Home Buying In Toronto Has Declined By Two-Thirds In The Young Professional’s Population

Due to the increase in house prices in Toronto, businesses are finding it hard to draw new talent and retain them and this is threatening the future of Canada’s largest economic engine. This is what was concluded from a recent study by the Toronto Region Board of Trade. It found out that in the city, more than two-thirds of the young professionals have eventually ceased to buy a house or upgrade on their homes.

This sign shows how desperate it is for someone who wants to buy a house in Toronto, where prices rose in recent months to above $1.5 million for an average single family home, whereas a standard condo is now being sold for more than $540,000.

Jan De Silva, who is the president and CEO of the Toronto Region Board of Trade, has noted that the problem is making the situation difficult for many employers. “We are hearing it directly from the business community, and we are even experiencing it as an employer,” she said, “We just said goodbye to a member of our team for this reason.”

No Thanks To A One-bedroom Condo   

The survey found out that 68 per cent of young professionals, described as those from 18 to 39 years of age, said they are highly unlikely to get a home or upgrade on the ones they have. Of the 68 per cent, 58 per cent stated that it was due to cost.

What was also discovered by the survey is the increased reluctance to buy the small condos that are currently spreading all over the city. 50 per cent of those surveyed said they prefer a single-family home while 81 per cent reiterated the fact that they do not want a condo. However, only 4 per cent said they would want a one-bedroom condo, which is the most common type being built around Toronto.

De Silva has put blame about the incorrect housing mix on little investment in transit in recent years as well as high housing costs in Toronto.

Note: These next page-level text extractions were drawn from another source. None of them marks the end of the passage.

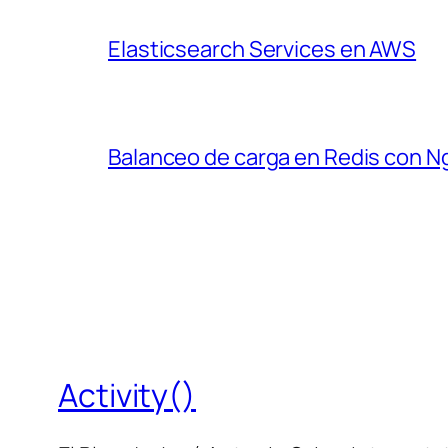
Elasticsearch Services en AWS
Balanceo de carga en Redis con N
Activity()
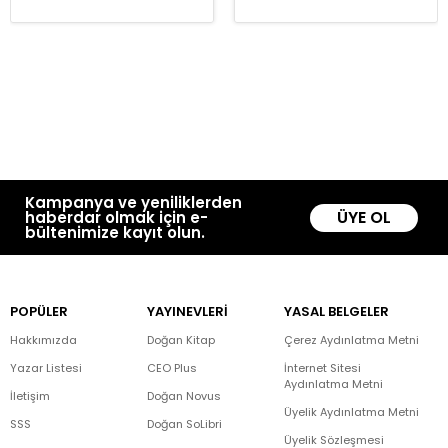
Kampanya ve yeniliklerden
ÜYE OL
haberdar olmak için e-
bültenimize kayıt olun.
POPÜLER
YAYINEVLERİ
YASAL BELGELER
Hakkımızda
Doğan Kitap
Çerez Aydınlatma Metni
Yazar Listesi
CEO Plus
İnternet Sitesi
Aydınlatma Metni
İletişim
Doğan Novus
Üyelik Aydınlatma Metni
SSS
Doğan SoLibri
Üyelik Sözleşmesi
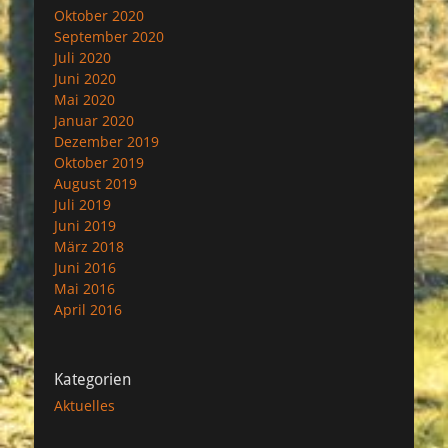
Oktober 2020
September 2020
Juli 2020
Juni 2020
Mai 2020
Januar 2020
Dezember 2019
Oktober 2019
August 2019
Juli 2019
Juni 2019
März 2018
Juni 2016
Mai 2016
April 2016
Kategorien
Aktuelles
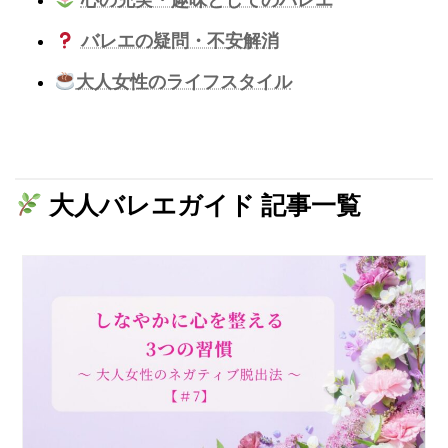
心の充実・趣味としてのバレエ
バレエの疑問・不安解消
大人女性のライフスタイル
大人バレエガイド 記事一覧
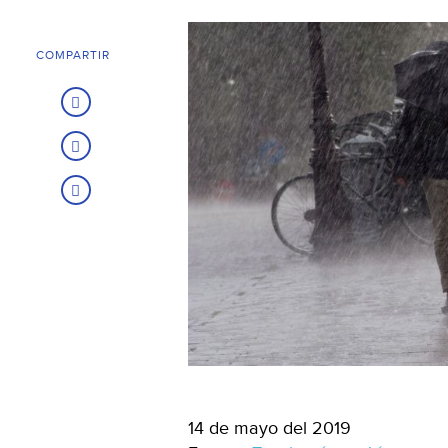
COMPARTIR
14 de mayo del 2019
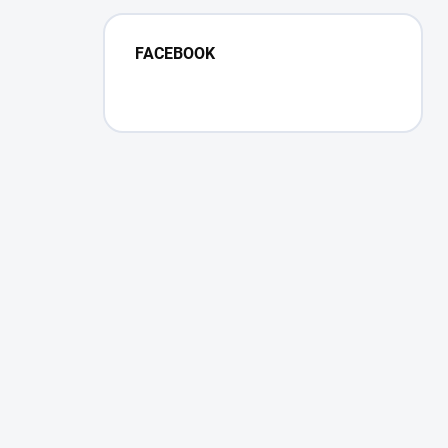
FACEBOOK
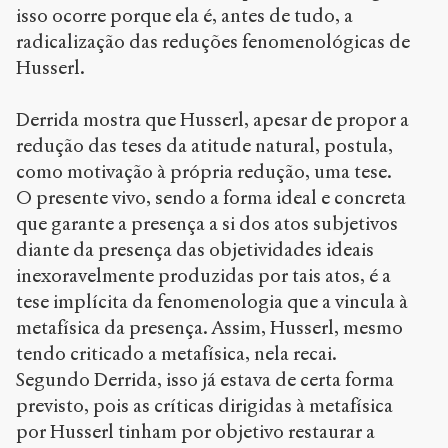
isso ocorre porque ela é, antes de tudo, a
radicalização das reduções fenomenológicas de
Husserl.
Derrida mostra que Husserl, apesar de propor a
redução das teses da atitude natural, postula,
como motivação à própria redução, uma tese.
O presente vivo, sendo a forma ideal e concreta
que garante a presença a si dos atos subjetivos
diante da presença das objetividades ideais
inexoravelmente produzidas por tais atos, é a
tese implícita da fenomenologia que a vincula à
metafísica da presença. Assim, Husserl, mesmo
tendo criticado a metafísica, nela recai.
Segundo Derrida, isso já estava de certa forma
previsto, pois as críticas dirigidas à metafísica
por Husserl tinham por objetivo restaurar a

It has also been suggested by other experts that the lack of transit is putting an extra cost on downtown locations, while the rise in the cost of family homes is due to the lack of detached home construction.

De Silva said, “Providing young professionals with more options to allow them to live and work in the GTA will ensure we have the talent we need to be one of the most competitive and sought after business regions in the world.”